Un coup de coeur de Mollat
Déclassés, c'est bien le nom qui convient le mieux à la plupart des patients qui défilent, boiteux de l'âme et du corps, dans son cabinet : marginaux, prostitués, travelo, essoufflés qui ne peuvent plus joindre les deux bouts de leur vie et voient en leur médecin un sauveur qui se refuse pourtant à se sauver lui-même.
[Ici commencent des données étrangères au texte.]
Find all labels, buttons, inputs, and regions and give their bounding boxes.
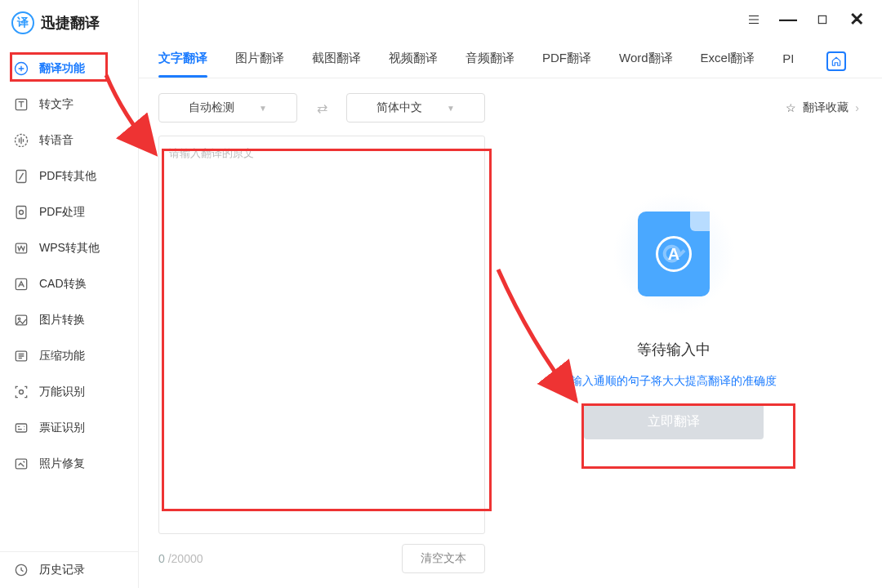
input-pane: 0 /20000 清空文本 (158, 136, 485, 588)
tab-image-translate[interactable]: 图片翻译 (235, 44, 284, 78)
to-audio-icon (13, 132, 29, 149)
sidebar-item-to-text[interactable]: 转文字 (0, 87, 138, 122)
svg-rect-12 (16, 424, 26, 432)
history-icon (13, 562, 29, 578)
cad-icon (13, 276, 29, 292)
clear-text-button[interactable]: 清空文本 (402, 544, 485, 573)
sidebar-item-translate[interactable]: 翻译功能 (0, 51, 138, 87)
favorites-label: 翻译收藏 (803, 100, 849, 115)
photo-restore-icon (13, 456, 29, 472)
waiting-label: 等待输入中 (637, 340, 710, 359)
tab-audio-translate[interactable]: 音频翻译 (466, 44, 514, 78)
chevron-down-icon: ▼ (447, 104, 455, 113)
image-convert-icon (13, 312, 29, 328)
minimize-icon[interactable]: — (781, 12, 795, 27)
sidebar-item-history[interactable]: 历史记录 (0, 552, 138, 588)
feature-tabs: 文字翻译 图片翻译 截图翻译 视频翻译 音频翻译 PDF翻译 Word翻译 Ex… (139, 39, 882, 78)
sidebar-item-photo-restore[interactable]: 照片修复 (0, 446, 138, 482)
source-text-input[interactable] (159, 136, 484, 533)
maximize-icon[interactable] (815, 12, 830, 27)
hint-text: 输入通顺的句子将大大提高翻译的准确度 (571, 374, 777, 389)
ocr-icon (13, 384, 29, 400)
sidebar-items: 翻译功能 转文字 转语音 PDF转其他 PDF处理 WPS转其他 (0, 47, 138, 482)
pdf-convert-icon (13, 168, 29, 185)
app-root: 译 迅捷翻译 翻译功能 转文字 转语音 PDF转其他 PDF处理 (0, 0, 882, 588)
sidebar-item-label: WPS转其他 (39, 241, 100, 256)
wps-icon (13, 240, 29, 256)
result-pane: A 等待输入中 输入通顺的句子将大大提高翻译的准确度 立即翻译 (485, 136, 862, 588)
tab-pdf-translate[interactable]: PDF翻译 (542, 44, 591, 78)
chevron-down-icon: ▼ (259, 104, 267, 113)
input-footer: 0 /20000 清空文本 (158, 534, 485, 588)
sidebar-item-label: 万能识别 (39, 385, 85, 399)
content-area: 0 /20000 清空文本 A 等待输入中 输入通顺的句子将大大提高翻译的准确度… (139, 122, 882, 588)
star-icon: ☆ (786, 101, 796, 114)
sidebar-item-pdf-convert[interactable]: PDF转其他 (0, 158, 138, 194)
source-text-box (158, 136, 485, 534)
sidebar-item-to-audio[interactable]: 转语音 (0, 122, 138, 158)
chevron-right-icon: › (855, 101, 859, 114)
sidebar-item-label: 照片修复 (39, 457, 85, 471)
tab-excel-translate[interactable]: Excel翻译 (701, 44, 755, 78)
tab-text-translate[interactable]: 文字翻译 (158, 44, 207, 78)
translate-icon (13, 60, 29, 77)
favorites-link[interactable]: ☆ 翻译收藏 › (786, 100, 862, 115)
sidebar-item-label: 票证识别 (39, 421, 85, 435)
svg-point-9 (18, 318, 20, 320)
app-logo-icon: 译 (11, 11, 34, 34)
translate-button[interactable]: 立即翻译 (584, 403, 764, 439)
sidebar-item-label: 图片转换 (39, 313, 85, 327)
sidebar-item-label: 历史记录 (39, 563, 85, 577)
sidebar-item-label: 转语音 (39, 133, 74, 148)
svg-point-11 (20, 390, 24, 394)
to-text-icon (13, 96, 29, 113)
tab-more[interactable]: PI (782, 45, 794, 77)
source-language-value: 自动检测 (189, 100, 234, 115)
sidebar-item-ticket-ocr[interactable]: 票证识别 (0, 410, 138, 446)
target-language-value: 简体中文 (376, 100, 422, 115)
svg-rect-15 (818, 16, 826, 23)
sidebar-item-label: PDF处理 (39, 205, 85, 220)
char-counter: 0 /20000 (158, 552, 203, 565)
menu-icon[interactable] (746, 12, 761, 27)
sidebar-item-label: PDF转其他 (39, 169, 96, 184)
sidebar-item-pdf-process[interactable]: PDF处理 (0, 194, 138, 230)
svg-point-5 (20, 211, 24, 215)
sidebar: 译 迅捷翻译 翻译功能 转文字 转语音 PDF转其他 PDF处理 (0, 0, 139, 588)
tab-video-translate[interactable]: 视频翻译 (389, 44, 438, 78)
app-title: 迅捷翻译 (41, 13, 100, 33)
svg-rect-6 (16, 243, 26, 253)
sidebar-item-label: 压缩功能 (39, 349, 85, 363)
home-icon[interactable] (826, 51, 846, 71)
tab-word-translate[interactable]: Word翻译 (619, 44, 673, 78)
app-logo-row: 译 迅捷翻译 (0, 0, 138, 47)
sidebar-item-compress[interactable]: 压缩功能 (0, 338, 138, 374)
sidebar-item-universal-ocr[interactable]: 万能识别 (0, 374, 138, 410)
target-language-select[interactable]: 简体中文 ▼ (346, 93, 485, 122)
close-icon[interactable]: ✕ (849, 12, 864, 27)
sidebar-item-label: CAD转换 (39, 277, 87, 292)
compress-icon (13, 348, 29, 364)
sidebar-bottom: 历史记录 (0, 551, 138, 588)
document-translate-icon: A (638, 212, 710, 296)
titlebar: — ✕ (139, 0, 882, 39)
sidebar-item-image-convert[interactable]: 图片转换 (0, 302, 138, 338)
sidebar-item-label: 翻译功能 (39, 61, 85, 76)
source-language-select[interactable]: 自动检测 ▼ (158, 93, 297, 122)
svg-rect-4 (16, 207, 26, 219)
swap-languages-button[interactable]: ⇄ (310, 96, 333, 119)
sidebar-item-cad-convert[interactable]: CAD转换 (0, 266, 138, 302)
sidebar-item-wps-convert[interactable]: WPS转其他 (0, 230, 138, 266)
result-placeholder-graphic: A (612, 193, 735, 315)
ticket-icon (13, 420, 29, 436)
sidebar-item-label: 转文字 (39, 97, 74, 112)
tab-screenshot-translate[interactable]: 截图翻译 (312, 44, 361, 78)
pdf-process-icon (13, 204, 29, 220)
main: — ✕ 文字翻译 图片翻译 截图翻译 视频翻译 音频翻译 PDF翻译 Word翻… (139, 0, 882, 588)
language-toolbar: 自动检测 ▼ ⇄ 简体中文 ▼ ☆ 翻译收藏 › (139, 78, 882, 122)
De la marge qu'il côtoie à l'exclusion volontaire il n'y a qu'un pas et notre anti-héros le franchit le plus souvent possible. A l'instar de son patient Gonzague, commercial cocaïnomane occasionnel qui a viré dealer, Arnaud vit sur le fil du rasoir, un peu alcoolique, un peu asocial, un peu révolté, il ne lui faut pas grand chose pour passer de l'autre côté d'un miroir sans teint. Pour ne parler qu'à peine de son incapacité à assumer une relation sentimentale ou jouer son rôle de père.
Pour le comprendre il faudrait peut-être aller chercher du côté de ses expériences antérieures, de son engagement dans l'armée durant le conflit yougoslave, de ses souvenirs de la guerre civile à Belfast, il faudrait ausculter son rapport à ce territoire qu'il arpente, mélange de friche industrielle et d'éco-quartier, il faudrait interroger son expérience du temps qui entremêle en permanence passé, présent et futur.
Héros intranquille et pourtant attachant, ce médecin des zones nous offre un paysage intérieur qui ressemble aux lieux qui l'attirent et le hantent. Jamais on n'avait osé raconter Bordeaux à travers ce prisme et ce n'est pas la moindre réussite de ce livre animé par une langue vivante, fébrile et inventive, à l'image des habitants de ce morceau de cité auxquels il rend mieux qu'un hommage. Fred Léal, qui avait conquis un petit public de lecteurs fascinés par ses jeux de langue, va gagner une audience que ce très beau livre mérite largement.